Mark Mobius: If Bitcoin Crashes, It Takes Tech With It

(Moguldom) Mark Mobius, an investment manager who claims to have crisscrossed the globe and tasted some horrible food “to find ‘undervalued companies‘ before other investors do,” sees risk in the connection between tech stocks and bitcoin.

The founder of Mobius Capital Partners, Mobius spoke Tuesday on Bloomberg Television.

“The relationship between bitcoin prices and the tech market is very close,” he said. If “bitcoin prices go down, I think the tech stocks are going to be hit very badly.”

The world’s No. 1 cryptocurrency, bitcoin held up “quite well” throughout the recent Nasdaq correction. This could “have been due to the fact that the S&P 500 had also held-up quite well,” said Matt Maley, chief market strategist at Miller Tabak + Co. in a note Tuesday.

Bitcoin reclaimed its $1 trillion market capitalization milestone on Tuesday. The cryptocurrency was trading at $57,417.75 on Thursday, after hitting an all-time high of about $58,300 on Feb. 21, 2021. Less than a month before that, one bitcoin was worth $30,534 on Jan. 27.

“Hopefully it stays up,” Mobius said. “I am not predicting or wishing it goes down, but I just hope it stays up because tech stocks then will be able to revive.”

 

One school of thought sees bitcoin as a stimulus-fueled bubble destined to burst like it did in the 2017-2018 boom-and-bust cycle, Bloomberg reported. Another sees the price of bitcoin rising as more institutions adopt it.

Mobius told Financial News earlier in March that he feared a bubble was forming in some parts of the market as investors piled into bitcoin and unprofitable companies.

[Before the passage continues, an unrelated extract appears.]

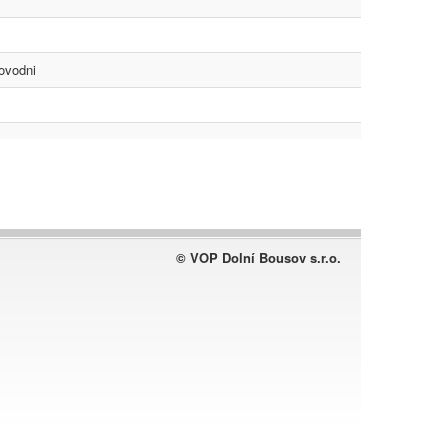
ovodni
© VOP Dolní Bousov s.r.o.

“We are in a bubble in some areas of the market, particularly in the opaque cryptocurrency market and in some companies that are popular for one reason or the other, even though there are continuing earnings losses,” he said.

Mobius told Bloomberg he fears a decline in bitcoin prices could hit tech stocks “very badly.” 

The sell-off and rapid decline in tech stocks over the past month is probably not over, Mike Wilson, Morgan Stanley’s chief U.S. equity strategist, said in a client note on Sunday.

Since its Feb. 16 peak, the Nasdaq 100 fell more than 10 percent despite good news about fewer covid-19 cases, scaled-up vaccinations, and the $1.9 trillion stimulus package, just passed in Congress.

In March 2020, when the Nasdaq, Dow Jones and S&P 500 fell to their one-year lows, bitcoin crashed to $3,800 — its one-year low.

London-based digital asset management firm CoinShares recommended that investors allocate 4 percent of their portfolios to bitcoin, arguing that in its growth phase, it “behaves like a tech stock,” Forbes reported in August.

“As a disruptive technology, bitcoin’s risk profile is rather similar to that of a technology stock: if it reaches its potential, the value could be immense, but at the same time, there is a chance it fails entirely, leaving the value of bitcoins close to zero,” wrote CoinShares’ research strategist James Butterfill.

Mobius, who became famous for investing in emerging markets, said he believes bitcoin and gold are correlated since they’re both considered to be stores of value, Business Insider reported.

Gold, which traded at $1,723 per ounce on Thursday, and has fallen 7 percent in the last month. “There’s some relationship between these two and one of the reasons why gold is down,” Mobius said. “Otherwise there’s no good reason why gold should be down at this stage.”